Mental Health Important to Overall Health

Mental illnesses have a major impact on overall health. A 2006 study found that people with severe mental illnesses die, on average, 25 years earlier than the general population. “They are not dying of their mental health disorders and they are not dying of their addiction disorders, but they are dying of other kinds of chronic diseases. The early mortality is really linked to a lack of focus or negligence of their physical health disorders.” Dr. Huang said.

The role that mental health plays in causing poorer outcomes with co-existing conditions should be considered by the medical establishment. Dr. Huang pointed to one study published in the Journal of the American College of Cardiology on women with cardiovascular disease that found that depression was associated with 15 percent to 53 percent increases in 5-year cardiovascular expenditures compared to nondepressed women with cardiovascular disease.

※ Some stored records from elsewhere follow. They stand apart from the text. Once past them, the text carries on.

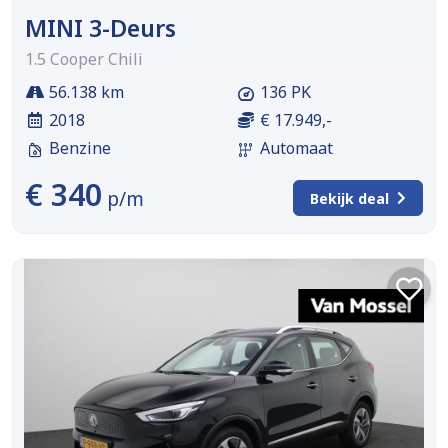
MINI 3-Deurs
1.5 Cooper Chili
56.138 km
136 PK
2018
€ 17.949,-
Benzine
Automaat
€ 340
p/m
Bekijk deal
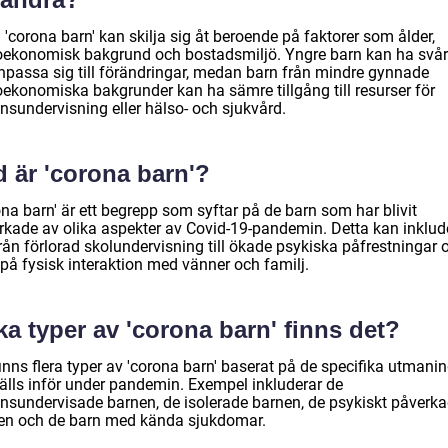
 'corona barn' kan skilja sig åt beroende på faktorer som ålder,
oekonomisk bakgrund och bostadsmiljö. Yngre barn kan ha svår
anpassa sig till förändringar, medan barn från mindre gynnade
oekonomiska bakgrunder kan ha sämre tillgång till resurser för
nsundervisning eller hälso- och sjukvård.
 är 'corona barn'?
na barn' är ett begrepp som syftar på de barn som har blivit
rkade av olika aspekter av Covid-19-pandemin. Detta kan inklud
från förlorad skolundervisning till ökade psykiska påfrestningar 
 på fysisk interaktion med vänner och familj.
ka typer av 'corona barn' finns det?
inns flera typer av 'corona barn' baserat på de specifika utmani
tälls inför under pandemin. Exempel inkluderar de
ansundervisade barnen, de isolerade barnen, de psykiskt påverk
en och de barn med kända sjukdomar.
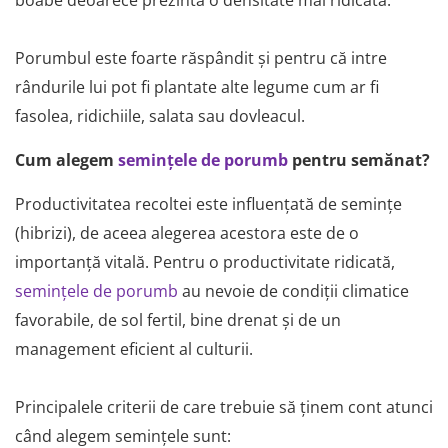
Accesorii gard electric
Accesorii irigat
Porumbul este foarte răspândit și pentru că intre
Araci/ Suporti plante
rândurile lui pot fi plantate alte legume cum ar fi
Candele / Rezerve / Lumanari
fasolea, ridichiile, salata sau dovleacul.
Carabine/ carlige
Cum alegem
semin
ț
ele de porumb
pentru semănat?
Diverse casa si gradina
Diverse depozitare
Productivitatea recoltei este influențată de semințe
Echipament protectie gradina
(hibrizi), de aceea alegerea acestora este de o
Fir/Ata de legat
importanță vitală. Pentru o productivitate ridicată,
semin
ț
ele de porumb
au nevoie de condiții climatice
Foarfeci
favorabile, de sol fertil, bine drenat și de un
Furtun / banda / tub
management eficient al culturii.
Motofierastrau / Drujba
Pila motofierastrau / drujba
Principalele criterii de care trebuie să ținem cont atunci
Plantator
când alegem semințele sunt:
Plasa de umbrire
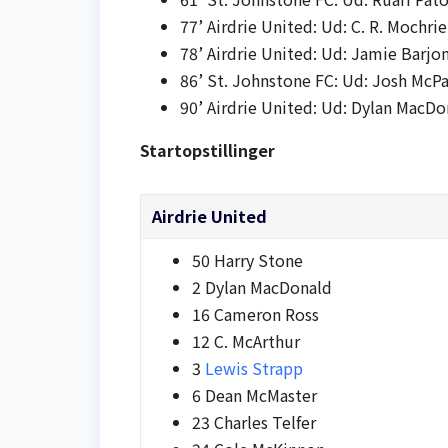
77’ Airdrie United: Ud: C. R. Mochrie
78’ Airdrie United: Ud: Jamie Barjon
86’ St. Johnstone FC: Ud: Josh McPa
90’ Airdrie United: Ud: Dylan MacDo
Startopstillinger
Airdrie United
50 Harry Stone
2 Dylan MacDonald
16 Cameron Ross
12 C. McArthur
3
Lewis Strapp
6 Dean McMaster
23 Charles Telfer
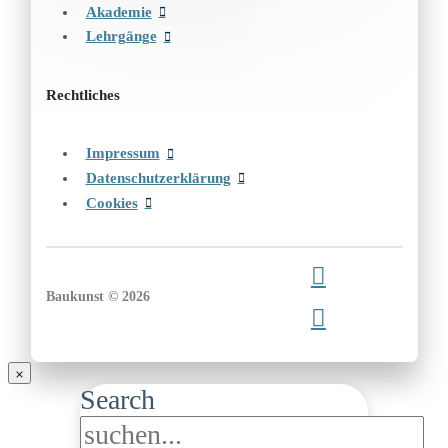
Akademie
Lehrgänge
Rechtliches
Impressum
Datenschutzerklärung
Cookies
Baukunst © 2026
Search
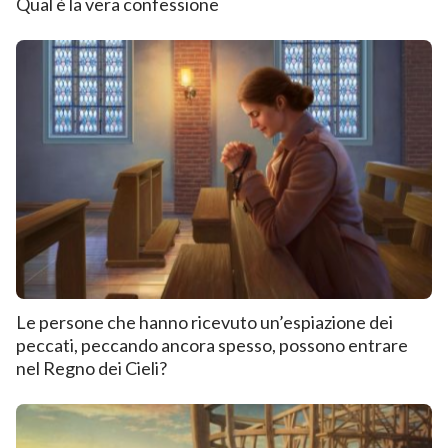
Qual è la vera confessione
Le persone che hanno ricevuto un’espiazione dei
peccati, peccando ancora spesso, possono entrare
nel Regno dei Cieli?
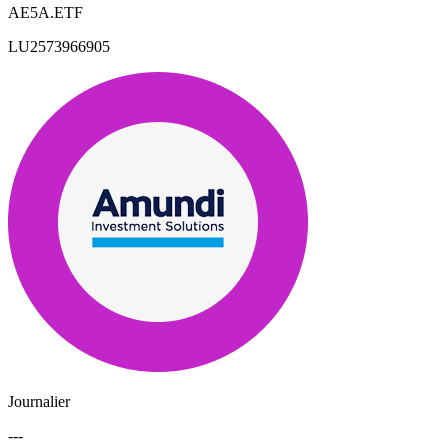
AE5A.ETF
LU2573966905
Journalier
---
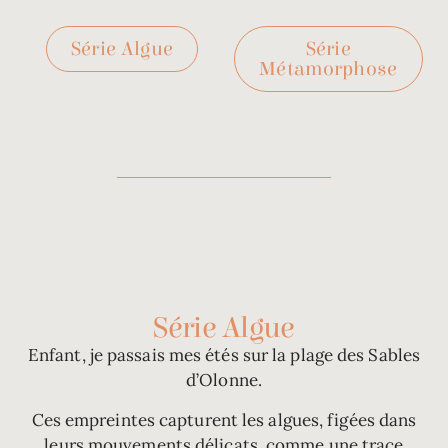
Série Algue
Série
Métamorphose
Série Algue
Enfant, je passais mes étés sur la plage des Sables
d’Olonne.
Ces empreintes capturent les algues, figées dans
leurs mouvements délicats, comme une trace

The study concluded that these results “reinforce the importance of assessing depression in clinical populations and support the hypothesis that improved management of depression in women with suspected myocardial ischemia could reduce medical costs.”

Integrating Mental Heath and Substance Abuse into Primary Care

Dr. Huang said that one of the problems when it comes to drug and mental health disorders is that while there is treatment available, many people do not seek it.

In a 2007 SAMHSA study, 24.3 million adults age 18 or older experienced serious psychological distress but only about 44.6 percent of these received mental health services. Among adolescents who needed treatment for alcohol use, the percentage who received treatment at a specialty facility fluctuated between 5.9 and 8.1 percent from 2002 through 2007, according to SAMHSA.

“One of the reasons I am doing detail at CDC from SAMHSA is when we look at this treatment gap that has persisted over the years, we don’t seem to be closing the treatment gap. We thought, ‘okay we need to figure out how to move more upstream. How do we get more into the prevention arena for mental health and addiction disorders?’We know that they are preventable and treatable,” Dr. Huang said.

Because substance abuse disorders and mental health have an impact on the trajectory of other chronic health illnesses, one question is whether a substance abuse assessment should a part of a primary care assessment.

“When we think about when people go for primary care, is assessment of substance abuse a part of that examination? Should it be a part of that when we know there is a high rate of prevalence of these disorders and a high rate of co-occurrence and that they actually interfere with the positive outcomes for those other disorders?” Dr. Huang said.

Dr. Huang said that federal offi cials are looking more at the importance of incorporating mental health and drug addiction services in primary care settings, and vice versa, as a way of making sure that people receive treatment.

“How do you take care of both the physical and behavioral aspects? We are looking at this conceptual framework for not just putting behavioral health care or mental health and addictions in to primary care, but also when would it is necessary to put physical and primary care health services into, say, community mental health services? That hasn’t been done traditionally. We have seen more of the other way, where we see more into primary care and actually we are really two separate healthcare delivery systems,” Dr. Huang said.

Dr. Perou said that it is important to think about how primary care and public health approaches can be linked with mental health and substance abuse help.

“We need to have a much more comprehensive system of care and we have that opportunity now with health care reform. Mental health is essential to overall health. We need to keep saying that message and making sure that everybody knows that,” she concluded.